Terpenes: Derived from Where? The Rule’s Ambiguity

Though it is not obvious, cannabis producers regularly add terpenes to their products to enhance the natural flavors and aromas of the plant. Some of these terpenes are derived from cannabis, some from hemp, and some from other sources.

For the uninitiated, terpenes are organic compounds produced in many different plants (even some insects) that often emit a strong odor. Limonene, for example, is a terpene that is naturally produced by cannabis and is found in popular strains for its citrus flavor (see: Lemon Haze). But it’s also naturally produced by lemons and oranges, and you can often find it in your lemon-scented essential oils or dish soap.

Some may interpret the rule’s definition carving out a taste or aroma derived from marijuana or hemp to mean that tastes or aromas from other sources and added to a vape product result in a prohibited flavored vape product. However, it can—and arguably should–also be interpreted that key to the definition of “characterizing flavor” is that it is a distinguishable taste or aroma other than tobacco or marijuana, implying that non-marijuana/hemp derived compounds that provide the taste or aroma of marijuana could be allowable. Further, it could be argued that the carve-out for tastes and aromas from marijuana or hemp permits tastes and aromas other than tobacco or cannabis.

The last two sentences in the definition of “characterizing flavor” support the interpretation that vape products may include non-marijuana and hemp additives. Those sentences provide that a vapor product does not have a characterizing flavor “solely because of the use of additives or flavorings or the provision of ingredient information. It is the presence of a distinguishable taste or aroma, or both, that constitutes a characterizing flavor.” This supports a position that additives or flavorings may be added provided they do not otherwise result in a characterizing flavor.
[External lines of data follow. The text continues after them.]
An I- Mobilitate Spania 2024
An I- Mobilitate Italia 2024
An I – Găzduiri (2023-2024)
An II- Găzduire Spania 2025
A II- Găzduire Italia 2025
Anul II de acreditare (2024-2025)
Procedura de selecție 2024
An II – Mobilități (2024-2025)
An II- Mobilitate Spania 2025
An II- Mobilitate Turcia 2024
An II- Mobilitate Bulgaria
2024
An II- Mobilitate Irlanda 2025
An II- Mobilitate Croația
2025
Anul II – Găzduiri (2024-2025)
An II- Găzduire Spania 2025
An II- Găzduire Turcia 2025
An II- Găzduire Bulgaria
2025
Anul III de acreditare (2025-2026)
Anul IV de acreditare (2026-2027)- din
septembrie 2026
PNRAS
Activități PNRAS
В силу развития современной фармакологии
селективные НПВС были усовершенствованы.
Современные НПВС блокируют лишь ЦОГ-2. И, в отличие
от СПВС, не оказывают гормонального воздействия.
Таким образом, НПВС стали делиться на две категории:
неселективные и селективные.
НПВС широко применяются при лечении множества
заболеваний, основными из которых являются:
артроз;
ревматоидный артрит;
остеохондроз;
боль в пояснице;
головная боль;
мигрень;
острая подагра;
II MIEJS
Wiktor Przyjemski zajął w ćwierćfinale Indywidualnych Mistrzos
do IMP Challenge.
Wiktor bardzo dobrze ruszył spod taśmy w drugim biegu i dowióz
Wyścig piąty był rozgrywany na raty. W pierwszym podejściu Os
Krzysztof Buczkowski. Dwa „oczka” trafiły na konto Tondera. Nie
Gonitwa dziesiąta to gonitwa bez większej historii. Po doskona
Some cannabis stores have already stopped selling any vapor products that include any non-marijuana/hemp-derived compounds. We anticipate further guidance on these issues. The key takeaways from the current rules are as follows:

  • Marijuana/hemp-derived compounds are allowable, regardless of what taste or aroma they result in;
  • Non-marijuana/hemp-derived compounds that provide the taste or aroma of cannabis could be allowable, though the rule isn’t explicitly clear; and
  • Non-marijuana/hemp-derived compounds that result in a non-cannabis taste or aroma (such as a fruit, chocolate, honey, etc.) are likely not allowable.

The WSLCB Responds

Hours after the DOH vote on October 9, the Washington State Liquor and Cannabis Board (“WSLCB”) emailed stakeholders notifying that, effective midnight, flavored vapor products could no longer be sold to retail stores by processors or to the general public. The WSLCB also (1) required retail stores to prominently post this warning sign in their stores, (2) reminded licensees of packaging and labeling rules, (3) required licensees to disclose to the WSLCB all compounds used in the production and processing of vapor products, and (4) required licensee to cooperate with the ongoing epidemiological investigation.

Cannabis producers and processors will be grappling with these new rules, and can expect more follow-up regulations from the WSLCB. It remains unclear how these rules will be enforced, and what the penalties for non-compliance will be. Regardless, companies would be well advised to be aware of the new rules.